(Stored entries)

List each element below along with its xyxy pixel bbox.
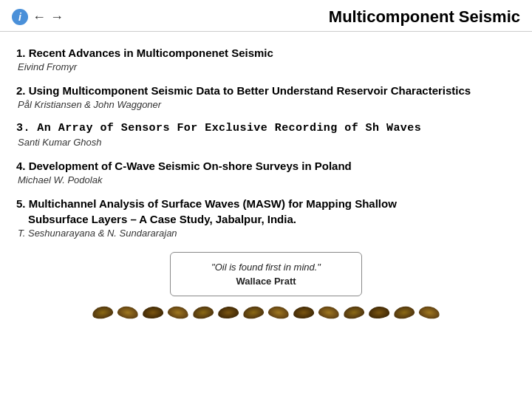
quote-author: Wallace Pratt [185,276,347,287]
item-number: 5. [16,197,26,210]
item-title: 2. Using Multicomponent Seismic Data to … [16,83,516,98]
item-text-line2: Subsurface Layers – A Case Study, Jabalp… [16,213,296,225]
header-icons: i ← → [12,9,64,25]
list-item: 1. Recent Advances in Multicomponenet Se… [16,45,516,72]
item-text: Development of C-Wave Seismic On-shore S… [29,160,352,172]
item-author: Santi Kumar Ghosh [16,137,516,148]
item-number: 4. [16,160,26,172]
leaf-icon [267,305,290,321]
item-text-line1: Multichannel Analysis of Surface Waves (… [29,197,397,210]
list-item: 4. Development of C-Wave Seismic On-shor… [16,158,516,185]
footer-decoration [16,307,516,318]
content-area: 1. Recent Advances in Multicomponenet Se… [0,32,532,326]
leaf-icon [167,305,189,321]
item-author: Michael W. Podolak [16,174,516,185]
leaf-icon [368,306,389,319]
item-author: Pål Kristiansen & John Waggoner [16,99,516,110]
item-text: Recent Advances in Multicomponenet Seism… [29,47,273,59]
item-text: An Array of Sensors For Exclusive Record… [37,122,421,134]
quote-text: "Oil is found first in mind." [185,262,347,273]
leaf-icon [242,305,265,321]
leaf-icon [293,306,314,319]
leaf-icon [393,305,415,321]
item-title: 4. Development of C-Wave Seismic On-shor… [16,158,516,174]
item-number: 2. [16,84,26,97]
arrow-left-icon[interactable]: ← [33,10,46,25]
leaf-icon [142,306,163,319]
list-item: 5. Multichannel Analysis of Surface Wave… [16,196,516,239]
leaf-icon [418,305,440,321]
item-title: 3. An Array of Sensors For Exclusive Rec… [16,120,516,136]
item-number: 1. [16,47,26,59]
page-title: Multicomponent Seismic [75,7,520,27]
arrow-right-icon[interactable]: → [50,10,64,25]
item-author: Eivind Fromyr [16,61,516,72]
item-title: 5. Multichannel Analysis of Surface Wave… [16,196,516,227]
item-text: Using Multicomponent Seismic Data to Bet… [29,84,471,97]
item-title: 1. Recent Advances in Multicomponenet Se… [16,45,516,61]
leaf-icon [343,305,365,321]
quote-box: "Oil is found first in mind." Wallace Pr… [170,252,362,296]
leaf-icon [117,305,139,321]
leaf-icon [192,305,214,321]
leaf-icon [318,305,340,321]
item-number: 3. [16,122,30,134]
item-author: T. Seshunarayana & N. Sundararajan [16,228,516,239]
header: i ← → Multicomponent Seismic [0,0,532,32]
list-item: 2. Using Multicomponent Seismic Data to … [16,83,516,110]
leaf-icon [217,306,239,319]
info-icon[interactable]: i [12,9,28,25]
leaf-icon [92,305,114,321]
list-item: 3. An Array of Sensors For Exclusive Rec… [16,120,516,148]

### Task to complete:
Each record above is to be copied out exactly; its pictures are not.

### Result for this exercise:
List each element below along with its xyxy pixel bbox.
quote-author: Wallace Pratt [185,276,347,287]
item-number: 5. [16,197,26,210]
item-title: 2. Using Multicomponent Seismic Data to … [16,83,516,98]
item-text-line2: Subsurface Layers – A Case Study, Jabalp… [16,213,296,225]
header-icons: i ← → [12,9,64,25]
list-item: 1. Recent Advances in Multicomponenet Se… [16,45,516,72]
item-text: Development of C-Wave Seismic On-shore S… [29,160,352,172]
item-author: Santi Kumar Ghosh [16,137,516,148]
item-number: 4. [16,160,26,172]
leaf-icon [267,305,290,321]
item-text-line1: Multichannel Analysis of Surface Waves (… [29,197,397,210]
list-item: 4. Development of C-Wave Seismic On-shor… [16,158,516,185]
footer-decoration [16,307,516,318]
content-area: 1. Recent Advances in Multicomponenet Se… [0,32,532,326]
leaf-icon [167,305,189,321]
item-author: Michael W. Podolak [16,174,516,185]
leaf-icon [368,306,389,319]
item-author: Pål Kristiansen & John Waggoner [16,99,516,110]
item-text: Recent Advances in Multicomponenet Seism… [29,47,273,59]
item-text: An Array of Sensors For Exclusive Record… [37,122,421,134]
quote-text: "Oil is found first in mind." [185,262,347,273]
leaf-icon [242,305,265,321]
leaf-icon [293,306,314,319]
leaf-icon [393,305,415,321]
item-title: 4. Development of C-Wave Seismic On-shor… [16,158,516,174]
item-number: 2. [16,84,26,97]
arrow-left-icon[interactable]: ← [33,10,46,25]
leaf-icon [142,306,163,319]
list-item: 5. Multichannel Analysis of Surface Wave… [16,196,516,239]
leaf-icon [418,305,440,321]
item-title: 3. An Array of Sensors For Exclusive Rec… [16,120,516,136]
item-number: 1. [16,47,26,59]
page-title: Multicomponent Seismic [75,7,520,27]
arrow-right-icon[interactable]: → [50,10,64,25]
item-author: Eivind Fromyr [16,61,516,72]
item-title: 5. Multichannel Analysis of Surface Wave… [16,196,516,227]
item-text: Using Multicomponent Seismic Data to Bet… [29,84,471,97]
item-title: 1. Recent Advances in Multicomponenet Se… [16,45,516,61]
leaf-icon [343,305,365,321]
quote-box: "Oil is found first in mind." Wallace Pr… [170,252,362,296]
leaf-icon [117,305,139,321]
leaf-icon [192,305,214,321]
leaf-icon [318,305,340,321]
item-number: 3. [16,122,30,134]
item-author: T. Seshunarayana & N. Sundararajan [16,228,516,239]
header: i ← → Multicomponent Seismic [0,0,532,32]
list-item: 2. Using Multicomponent Seismic Data to … [16,83,516,110]
leaf-icon [217,306,239,319]
info-icon[interactable]: i [12,9,28,25]
leaf-icon [92,305,114,321]
list-item: 3. An Array of Sensors For Exclusive Rec… [16,120,516,148]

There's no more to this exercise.